- **The problem**:
Lines from the line with "Инструменты для ВОЛС" to the line with "sérieusement." in the entries below, and only those, must be output exactly, with both ends included.

- **Data to examine**:
____________
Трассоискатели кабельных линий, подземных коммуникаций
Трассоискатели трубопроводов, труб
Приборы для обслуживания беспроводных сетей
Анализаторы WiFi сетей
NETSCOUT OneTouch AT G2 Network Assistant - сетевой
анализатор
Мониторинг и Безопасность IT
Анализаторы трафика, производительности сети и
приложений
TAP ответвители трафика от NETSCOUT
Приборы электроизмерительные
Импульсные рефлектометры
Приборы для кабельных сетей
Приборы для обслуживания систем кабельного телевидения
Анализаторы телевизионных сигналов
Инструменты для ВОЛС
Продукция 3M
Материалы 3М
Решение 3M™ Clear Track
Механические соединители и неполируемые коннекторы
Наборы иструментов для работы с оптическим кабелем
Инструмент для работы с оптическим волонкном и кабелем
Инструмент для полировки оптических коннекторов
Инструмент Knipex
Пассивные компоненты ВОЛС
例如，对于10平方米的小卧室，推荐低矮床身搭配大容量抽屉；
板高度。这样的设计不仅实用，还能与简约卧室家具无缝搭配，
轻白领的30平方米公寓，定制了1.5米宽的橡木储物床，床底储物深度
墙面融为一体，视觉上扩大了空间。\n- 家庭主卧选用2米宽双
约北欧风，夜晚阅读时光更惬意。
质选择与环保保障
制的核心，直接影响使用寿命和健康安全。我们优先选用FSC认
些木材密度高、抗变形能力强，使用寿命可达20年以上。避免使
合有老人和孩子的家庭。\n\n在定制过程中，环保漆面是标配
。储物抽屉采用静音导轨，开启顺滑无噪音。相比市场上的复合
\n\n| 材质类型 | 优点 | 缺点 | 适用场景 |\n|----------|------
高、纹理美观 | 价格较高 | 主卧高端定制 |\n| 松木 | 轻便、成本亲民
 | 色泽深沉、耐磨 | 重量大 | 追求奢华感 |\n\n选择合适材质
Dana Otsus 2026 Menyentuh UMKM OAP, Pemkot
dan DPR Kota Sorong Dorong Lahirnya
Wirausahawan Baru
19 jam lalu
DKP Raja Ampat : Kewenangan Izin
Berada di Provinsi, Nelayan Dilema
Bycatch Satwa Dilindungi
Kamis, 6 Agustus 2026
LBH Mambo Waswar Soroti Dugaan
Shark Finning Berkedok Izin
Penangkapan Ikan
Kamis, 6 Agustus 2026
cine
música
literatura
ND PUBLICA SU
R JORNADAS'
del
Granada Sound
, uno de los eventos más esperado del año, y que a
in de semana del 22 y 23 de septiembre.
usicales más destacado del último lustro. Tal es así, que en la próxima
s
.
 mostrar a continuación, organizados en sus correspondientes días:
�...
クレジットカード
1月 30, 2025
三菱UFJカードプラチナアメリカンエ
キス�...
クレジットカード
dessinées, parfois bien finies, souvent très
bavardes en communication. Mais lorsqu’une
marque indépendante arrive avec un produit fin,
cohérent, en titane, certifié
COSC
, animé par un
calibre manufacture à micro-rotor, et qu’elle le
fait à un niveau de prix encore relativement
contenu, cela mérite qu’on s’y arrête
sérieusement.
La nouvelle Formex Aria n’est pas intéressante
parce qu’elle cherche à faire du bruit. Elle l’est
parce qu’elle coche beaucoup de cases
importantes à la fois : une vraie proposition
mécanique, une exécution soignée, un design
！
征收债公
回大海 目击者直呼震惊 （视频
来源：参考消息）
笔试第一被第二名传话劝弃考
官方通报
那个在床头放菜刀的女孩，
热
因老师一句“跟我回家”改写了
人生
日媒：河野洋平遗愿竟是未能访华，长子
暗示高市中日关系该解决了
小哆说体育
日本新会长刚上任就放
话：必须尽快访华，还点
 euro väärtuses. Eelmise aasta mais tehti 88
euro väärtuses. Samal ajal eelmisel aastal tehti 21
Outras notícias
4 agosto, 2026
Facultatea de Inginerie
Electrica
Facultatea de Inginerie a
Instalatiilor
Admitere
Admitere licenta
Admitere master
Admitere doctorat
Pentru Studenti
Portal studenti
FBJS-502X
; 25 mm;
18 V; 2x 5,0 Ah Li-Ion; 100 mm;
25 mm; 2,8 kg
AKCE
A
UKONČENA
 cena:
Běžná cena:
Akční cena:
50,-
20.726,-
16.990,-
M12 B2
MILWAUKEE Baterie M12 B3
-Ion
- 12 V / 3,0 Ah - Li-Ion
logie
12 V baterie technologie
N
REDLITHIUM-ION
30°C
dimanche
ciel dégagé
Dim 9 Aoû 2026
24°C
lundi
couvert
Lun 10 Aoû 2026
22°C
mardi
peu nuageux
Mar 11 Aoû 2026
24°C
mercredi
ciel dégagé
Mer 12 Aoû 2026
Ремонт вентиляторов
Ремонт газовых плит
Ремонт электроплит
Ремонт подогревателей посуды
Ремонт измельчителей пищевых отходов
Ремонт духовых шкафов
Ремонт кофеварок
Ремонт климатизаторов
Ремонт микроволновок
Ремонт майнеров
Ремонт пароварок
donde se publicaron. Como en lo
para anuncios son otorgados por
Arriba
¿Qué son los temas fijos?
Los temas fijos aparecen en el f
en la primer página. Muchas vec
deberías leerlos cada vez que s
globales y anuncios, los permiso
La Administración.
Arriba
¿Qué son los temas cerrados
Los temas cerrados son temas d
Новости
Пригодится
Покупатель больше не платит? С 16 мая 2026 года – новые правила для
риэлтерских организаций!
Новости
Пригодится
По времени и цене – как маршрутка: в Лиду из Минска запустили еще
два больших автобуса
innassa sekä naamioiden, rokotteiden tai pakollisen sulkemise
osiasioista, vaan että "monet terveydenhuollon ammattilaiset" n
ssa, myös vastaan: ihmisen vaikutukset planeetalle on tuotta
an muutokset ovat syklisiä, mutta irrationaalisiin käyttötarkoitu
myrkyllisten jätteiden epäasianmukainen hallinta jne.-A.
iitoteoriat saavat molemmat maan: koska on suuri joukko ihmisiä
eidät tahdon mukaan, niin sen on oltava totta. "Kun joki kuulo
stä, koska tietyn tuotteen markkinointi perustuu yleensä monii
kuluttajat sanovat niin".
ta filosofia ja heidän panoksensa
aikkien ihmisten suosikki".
____________
- **Response to the task**:
Инструменты для ВОЛС
Продукция 3M
Материалы 3М
Решение 3M™ Clear Track
Механические соединители и неполируемые коннекторы
Наборы иструментов для работы с оптическим кабелем
Инструмент для работы с оптическим волонкном и кабелем
Инструмент для полировки оптических коннекторов
Инструмент Knipex
Пассивные компоненты ВОЛС
例如，对于10平方米的小卧室，推荐低矮床身搭配大容量抽屉；
板高度。这样的设计不仅实用，还能与简约卧室家具无缝搭配，
轻白领的30平方米公寓，定制了1.5米宽的橡木储物床，床底储物深度
墙面融为一体，视觉上扩大了空间。\n- 家庭主卧选用2米宽双
约北欧风，夜晚阅读时光更惬意。
质选择与环保保障
制的核心，直接影响使用寿命和健康安全。我们优先选用FSC认
些木材密度高、抗变形能力强，使用寿命可达20年以上。避免使
合有老人和孩子的家庭。\n\n在定制过程中，环保漆面是标配
。储物抽屉采用静音导轨，开启顺滑无噪音。相比市场上的复合
\n\n| 材质类型 | 优点 | 缺点 | 适用场景 |\n|----------|------
高、纹理美观 | 价格较高 | 主卧高端定制 |\n| 松木 | 轻便、成本亲民
 | 色泽深沉、耐磨 | 重量大 | 追求奢华感 |\n\n选择合适材质
Dana Otsus 2026 Menyentuh UMKM OAP, Pemkot
dan DPR Kota Sorong Dorong Lahirnya
Wirausahawan Baru
19 jam lalu
DKP Raja Ampat : Kewenangan Izin
Berada di Provinsi, Nelayan Dilema
Bycatch Satwa Dilindungi
Kamis, 6 Agustus 2026
LBH Mambo Waswar Soroti Dugaan
Shark Finning Berkedok Izin
Penangkapan Ikan
Kamis, 6 Agustus 2026
cine
música
literatura
ND PUBLICA SU
R JORNADAS'
del
Granada Sound
, uno de los eventos más esperado del año, y que a
in de semana del 22 y 23 de septiembre.
usicales más destacado del último lustro. Tal es así, que en la próxima
s
.
 mostrar a continuación, organizados en sus correspondientes días:
�...
クレジットカード
1月 30, 2025
三菱UFJカードプラチナアメリカンエ
キス�...
クレジットカード
dessinées, parfois bien finies, souvent très
bavardes en communication. Mais lorsqu’une
marque indépendante arrive avec un produit fin,
cohérent, en titane, certifié
COSC
, animé par un
calibre manufacture à micro-rotor, et qu’elle le
fait à un niveau de prix encore relativement
contenu, cela mérite qu’on s’y arrête
sérieusement.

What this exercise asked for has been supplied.